Class 9

78 10 4
                                    

Lima orang itu duduk dengan sangat canggung. Mereka duduk di beranda di depan salah satu ruang serba guna. Angin segar yang berhembus pelan tak mampu memecah ketegangan yang menguap di udara.

"Sejauh yang aku ingat, aku ingin berbicara dengan Emily." Robert berdiri. Memandang Emily dengan tajam. "Lalu kenapa ada banyak sekali orang disini?"

"Ahh... itu..." Emily mencoba berbicara namun Robert langsung memotongnya.

"Sabrina.. Bukankah kamu ada janji dengan ibu? Kenapa masih disini?!" Robert mengalihkan pandangannya pada adiknya.
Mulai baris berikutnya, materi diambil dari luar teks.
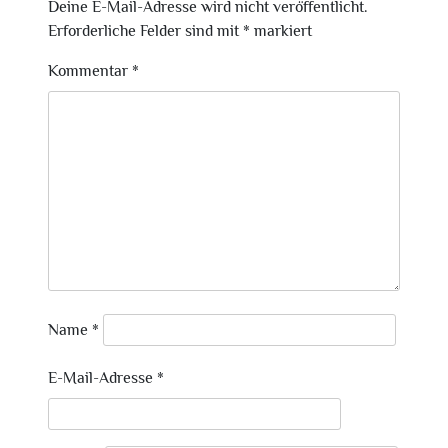
Deine E-Mail-Adresse wird nicht veröffentlicht.
Erforderliche Felder sind mit
*
markiert
Kommentar
*
Name
*
E-Mail-Adresse
*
"Aku mencarimu, bukankah kakak sudah tidak ada kelas? Ayo pulang bersama." Sabrina berdiri, hendak menggandeng Robert untuk segera pulang.

"Aku masih ada urusan dengan Emy. Kamu pulanglah dulu."

Senyum di bibir Sabrina langsung sirna. Dia melirik Emily dengan tajam. "Why?! Kenapa Emily selalu lebih penting dariku!" Sabrina berlari pergi. Dia terlihat benar-benar marah.

Robert tak menghiraukannya. Sabrina memang selalu cemburu pada Emily sedari kecil.

"Sekarang, apa urusan kalian berdua disini?"  Giliran Alaric dan Elizabeth yang menjadi sasaran Robert.

Robert memang terkenal sebagai calon Duke yang sangat dingin. Kemampuan berperangnya luar biasa, dia juga ahli strategi. Dia benar-benar tentara andalan Plenamory. Dan dia selalu berada disisi Emily sejak kecil. Meski banyak yang menghasutnya agar dia bermusuhan dengan Emily. Robert tidak bergeming sedikitpun. Dia tetap berdiri tegak disamping Emily. Tak tergoyahkan.

"Aku yang mengajak mereka kemari Roby. Mereka juga ingin tahu tentang perjodohanku." Emily mencoba tersenyum. Aura mendominasi Robert benar-benar menyesakkan. 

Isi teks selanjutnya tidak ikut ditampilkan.